GPU performance issue when calling slicing for tensors of types tf.int16, tf.int32 (op StridedSlice) #51428

farotem · 2021-08-11T12:32:35Z

System information

Have I written custom code (as opposed to using a stock example script provided in TensorFlow):
yes
OS Platform and Distribution (e.g., Linux Ubuntu 16.04):
Linux Ubuntu 18.04
Mobile device (e.g. iPhone 8, Pixel 2, Samsung Galaxy) if the issue happens on mobile device:
TensorFlow installed from (source or binary):
binary wheel via PyPI
TensorFlow version (use command below):
v2.5.0-0-ga4dfb8d1a71 2.5.0
Python version:
3.6
CUDA/cuDNN version:
CUDA 11.2
GPU model and memory:
V100 32 GB

Describe the current behavior
When slicing tensors of shape int16 or int32 it takes significant amount of time comparing to float16, float32

type array: <dtype: 'int16'>
took 35.05420684814453

type array: <dtype: 'int32'>
took 22.861242294311523

type array: <dtype: 'int64'>
took 5.330085754394531

type array: <dtype: 'float16'>
took 1.550912857055664

type array: <dtype: 'float32'>
took 2.5637149810791016

type array: <dtype: 'float64'>
took 5.917549133300781

type array: <dtype: 'bool'>
took 1.6639232635498047

Describe the expected behavior
takes around the same time as the float versions

Contributing

Do you want to contribute a PR? (yes/no): no

when running the code using tf.debugging.set_log_device_placement(True) found that slicing int16 is not using gpu at all:
type array: <dtype: 'int16'>
Executing op Mul in device /job:localhost/replica:0/task:0/device:GPU:0
Executing op StridedSlice in device /job:localhost/replica:0/task:0/device:CPU:0
Executing op StridedSlice in device /job:localhost/replica:0/task:0/device:CPU:0
Executing op StridedSlice in device /job:localhost/replica:0/task:0/device:CPU:0
Executing op StridedSlice in device /job:localhost/replica:0/task:0/device:CPU:0
Executing op StridedSlice in device /job:localhost/replica:0/task:0/device:CPU:0

for int32 I don't understand the reason for such difference comparing to float32

Standalone code to reproduce the issue

import tensorflow as tf
# tf.debugging.set_log_device_placement(True)
import numpy as np
import time

def test_slicing():

    with tf.device('/GPU:0'):
      shape = (52000, 2, 15, 15)
      np_array = np.ones(shape, dtype=np.uint16)

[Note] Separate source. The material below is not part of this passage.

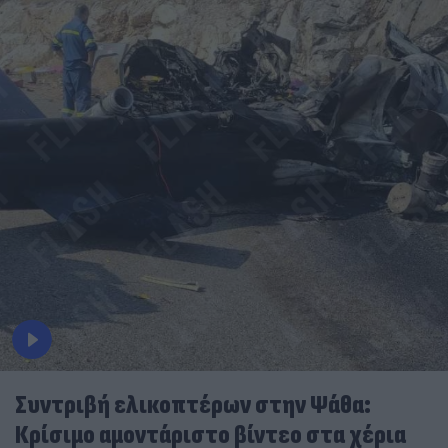
Συντριβή ελικοπτέρων στην Ψάθα:
Κρίσιμο αμοντάριστο βίντεο στα χέρια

      dtypes= [tf.uint16, tf.int16, tf.int64, tf.float16, tf.float32, tf.float64, tf.bool]
      start = 0
      end = 50000
      for dtype in dtypes:
        print("*****************************************************")

        tf_array = tf.constant(np_array, dtype=dtype) * 1 if dtype != tf.bool else tf.math.logical_and(tf.constant(np_array, dtype=dtype) , tf.constant(np_array, dtype=dtype)) 
        print(f'type array: {tf_array.dtype}')
        
        for i in range(1):
            tf_array = tf.constant(np_array, dtype=dtype) * 1 if dtype != tf.bool else tf.math.logical_and(tf.constant(np_array, dtype=dtype) , tf.constant(np_array, dtype=dtype)) 

            tic = time.time()
            a = tf_array[start:end]
            a[0][0][0][0].numpy()
            toc = time.time()
            print(f'took {(toc - tic)*1000}')

print()          
print(tf.version.GIT_VERSION, tf.version.VERSION)
test_slicing()

The text was updated successfully, but these errors were encountered:

sushreebarsa · 2021-08-12T07:25:13Z

@farotem Could you please take a look at the link and let us know if it helps ? Thanks!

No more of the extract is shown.